And for the discs, my idea was to put the OS and projects on a smaller disc (250GB or 500GB) and all libraries on a separate, larger disc. I was under the illusion that one saves a bit CPU by installing (at least in Kontakt) the applications on the C-drive and the samples on a separate drive. Am I wrong?


----------



## Robert Kooijman (Nov 29, 2018)

Having a separate C / boot / system drive is in my humble experience not really needed anymore. Certainly not from a performance point of view when you are using a fast, reliable NVM SSD.

Windows has it's own directory, and you can still do a windows repair without messing up your sample / VST data should that be necessary. You can of course also create a separate partition for Windows, but that will likely cause more troubles further down the road as Windows has a tendency to grow...


----------



## Counterpointer (Nov 29, 2018)

Robert Kooijman said:


> Having a separate C / boot / system drive is in my humble experience not really needed anymore. Certainly not from a performance point of view when you are using a fast, reliable NVM SSD.
> 
> Windows has it's own directory, and you can still do a windows repair without messing up your sample / VST data should that be necessary.
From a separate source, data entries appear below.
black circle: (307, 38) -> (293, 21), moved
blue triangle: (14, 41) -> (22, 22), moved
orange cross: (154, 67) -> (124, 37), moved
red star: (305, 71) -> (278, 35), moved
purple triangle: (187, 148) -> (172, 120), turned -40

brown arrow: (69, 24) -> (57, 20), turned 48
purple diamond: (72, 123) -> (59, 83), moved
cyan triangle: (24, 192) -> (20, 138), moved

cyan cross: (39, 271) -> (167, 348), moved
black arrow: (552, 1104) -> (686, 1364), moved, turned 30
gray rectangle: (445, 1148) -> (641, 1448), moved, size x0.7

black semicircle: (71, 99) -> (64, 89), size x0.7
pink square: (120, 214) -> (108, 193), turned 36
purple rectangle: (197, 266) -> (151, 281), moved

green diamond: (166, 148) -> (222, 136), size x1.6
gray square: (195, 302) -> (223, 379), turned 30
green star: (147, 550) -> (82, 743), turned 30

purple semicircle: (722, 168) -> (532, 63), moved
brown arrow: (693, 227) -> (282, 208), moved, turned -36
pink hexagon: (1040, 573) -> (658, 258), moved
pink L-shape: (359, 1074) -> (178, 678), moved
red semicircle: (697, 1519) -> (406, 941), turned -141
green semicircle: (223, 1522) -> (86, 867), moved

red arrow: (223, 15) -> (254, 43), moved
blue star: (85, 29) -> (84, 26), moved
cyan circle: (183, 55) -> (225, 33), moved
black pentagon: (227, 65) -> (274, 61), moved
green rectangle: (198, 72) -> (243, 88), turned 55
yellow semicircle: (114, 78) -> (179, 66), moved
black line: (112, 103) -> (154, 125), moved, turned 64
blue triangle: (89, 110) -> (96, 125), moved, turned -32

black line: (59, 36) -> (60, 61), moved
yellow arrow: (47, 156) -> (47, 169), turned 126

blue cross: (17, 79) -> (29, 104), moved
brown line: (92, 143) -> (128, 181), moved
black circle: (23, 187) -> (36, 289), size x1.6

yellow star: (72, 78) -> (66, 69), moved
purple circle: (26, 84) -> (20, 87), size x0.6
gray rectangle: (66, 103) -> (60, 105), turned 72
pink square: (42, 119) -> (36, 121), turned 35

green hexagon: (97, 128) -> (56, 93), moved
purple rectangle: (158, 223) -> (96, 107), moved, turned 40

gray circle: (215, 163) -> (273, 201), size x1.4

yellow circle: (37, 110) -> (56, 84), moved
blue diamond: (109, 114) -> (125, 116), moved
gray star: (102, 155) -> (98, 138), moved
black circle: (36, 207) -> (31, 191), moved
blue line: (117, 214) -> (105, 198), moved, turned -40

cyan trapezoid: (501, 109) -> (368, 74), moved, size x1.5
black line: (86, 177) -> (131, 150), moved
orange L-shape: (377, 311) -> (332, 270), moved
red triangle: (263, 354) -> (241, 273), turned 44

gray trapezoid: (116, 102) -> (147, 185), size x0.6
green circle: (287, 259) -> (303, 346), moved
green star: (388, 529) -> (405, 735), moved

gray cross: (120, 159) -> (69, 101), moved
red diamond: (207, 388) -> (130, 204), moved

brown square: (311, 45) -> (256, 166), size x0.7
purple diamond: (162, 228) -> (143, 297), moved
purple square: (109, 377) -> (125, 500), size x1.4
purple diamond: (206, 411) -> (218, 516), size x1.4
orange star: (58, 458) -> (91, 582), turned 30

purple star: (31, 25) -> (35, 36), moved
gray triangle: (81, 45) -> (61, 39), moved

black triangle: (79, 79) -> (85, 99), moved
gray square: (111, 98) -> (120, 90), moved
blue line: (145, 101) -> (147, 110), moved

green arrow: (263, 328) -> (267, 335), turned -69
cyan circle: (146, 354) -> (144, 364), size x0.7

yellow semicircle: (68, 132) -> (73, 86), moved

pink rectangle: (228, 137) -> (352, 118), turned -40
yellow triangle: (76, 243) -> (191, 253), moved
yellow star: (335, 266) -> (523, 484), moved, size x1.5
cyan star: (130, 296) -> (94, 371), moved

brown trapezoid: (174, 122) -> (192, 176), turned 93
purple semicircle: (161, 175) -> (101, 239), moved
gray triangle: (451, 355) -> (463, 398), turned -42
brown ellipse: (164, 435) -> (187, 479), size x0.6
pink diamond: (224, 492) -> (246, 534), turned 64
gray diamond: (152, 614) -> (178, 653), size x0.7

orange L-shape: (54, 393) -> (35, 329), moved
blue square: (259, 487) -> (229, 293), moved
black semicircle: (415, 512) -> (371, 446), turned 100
You can of course also create a separate partition for Windows, but that will likely cause more troubles further down the road as Windows has a tendency to grow...



Okey, thanks! So it would be better to start off with one, large drive and expand along the way, when I'm starting to fill up my C drive?


----------



## Robert Kooijman (Dec 1, 2018)

Counterpointer said:


> Okey, thanks! So it would be better to start off with one, large drive and expand along the way, when I'm starting to fill up my C drive?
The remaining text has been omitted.